Digital and Your Eyes
This Covid-19 pandemic had plunged us into a digital world. Our learnings had been directed to e-learning, working-from-home, and the social distancing measures had prominently pushed digital gadgets into the forefront of our lives. Netflix, Youtube, e-books, online shopping had moved up as our main source of entertainment.
With more time spent in front of digital gadgets, digital eye-strain symptoms such as eye fatigue, watery or dry eyes, headaches or blurred vision are now more commonly experienced. These symptoms can be worst for people with pre-existing eye conditions such as astigmatism, myopia or hyperopia.
While we most likely are not able to reduce our time spent in front of digital devices, there are some steps that we can take to protect our eyes while using these gadgets:
- Gadget Display Settings:
Ensure that the brightness of your display is not too bright, nor too dim; the screen should be adjusted to similar light level to the rest of your workstation or your room. Other than brightness, we should also not neglect the font size and font type. If you are straining to read the text, you might consider adjusting the size and type so that it is less straining to your eyes.
- Proper Workstation Settings:
It is important to avoid working directly under overhead lights and also eliminate external light sources (e.g. sunlight) which causes glare. These glare can add on extra stress to the eyes, you can blocked them out by having shades or blinds. The type of light bulbs used are also important. Typical fluorescent office lighting might be too harsh for your eyes, try using lower intensity bulbs as an option to reduce glare.

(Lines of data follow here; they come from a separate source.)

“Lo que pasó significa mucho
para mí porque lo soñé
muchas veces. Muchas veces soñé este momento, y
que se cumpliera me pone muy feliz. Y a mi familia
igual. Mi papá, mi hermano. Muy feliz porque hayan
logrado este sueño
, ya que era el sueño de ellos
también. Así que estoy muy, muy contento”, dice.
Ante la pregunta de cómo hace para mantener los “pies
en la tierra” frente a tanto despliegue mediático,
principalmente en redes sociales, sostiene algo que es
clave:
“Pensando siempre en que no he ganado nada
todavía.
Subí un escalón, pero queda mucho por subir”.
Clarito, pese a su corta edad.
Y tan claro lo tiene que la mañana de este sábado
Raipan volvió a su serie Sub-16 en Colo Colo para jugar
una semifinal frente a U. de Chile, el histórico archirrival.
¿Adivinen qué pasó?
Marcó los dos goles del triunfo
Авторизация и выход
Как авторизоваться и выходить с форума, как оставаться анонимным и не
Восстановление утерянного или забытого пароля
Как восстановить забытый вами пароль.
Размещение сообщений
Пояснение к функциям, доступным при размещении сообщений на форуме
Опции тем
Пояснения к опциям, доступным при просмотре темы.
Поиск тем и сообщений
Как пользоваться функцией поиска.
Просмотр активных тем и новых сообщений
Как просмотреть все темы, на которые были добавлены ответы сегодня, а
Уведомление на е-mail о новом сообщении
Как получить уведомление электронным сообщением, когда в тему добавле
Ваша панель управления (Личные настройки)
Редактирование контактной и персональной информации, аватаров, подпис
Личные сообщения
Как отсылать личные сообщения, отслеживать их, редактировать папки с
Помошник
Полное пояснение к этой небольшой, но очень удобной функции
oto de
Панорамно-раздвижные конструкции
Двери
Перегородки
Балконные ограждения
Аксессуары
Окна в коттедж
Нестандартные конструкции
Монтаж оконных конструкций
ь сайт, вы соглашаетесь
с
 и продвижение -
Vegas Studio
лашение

Aside from lighting, you should also ensure a proper distance for computer work. A comfortable viewing distance when looking at computer screens should be approximately 50-65cm from the eye. The computer screen should be tilt to a 15-20 degrees below eye-level in order to reduce eye fatigue.
- 20-20-20 rule:
We highly recommend taking frequent breaks when performing near tasks such as working on the computer for long hours. As suggested by American Optometry Association (AOA), you may adopt the 20-20-20 rule by:
Take 20 seconds break to view something 20-feet away every 20 minutes of doing near work
- Blink Frequently:
Our eyes tend to blink less when we are concentrating on visual tasks. This may, in turn results in dry eyes. We should constantly remind ourselves to blink frequently (once every 10-15 seconds) to keep our eyes moisturised and hydrated while working.
- Blue-light Filter lenses:
Research had shown that using blue-light filter lenses can help reduce eye strain when looking at digital devices. It might be worth considering blue-light filtering lenses to filter off the harmful spectrum of blue-violet light which can potentially cause damage to the tissues in the eye.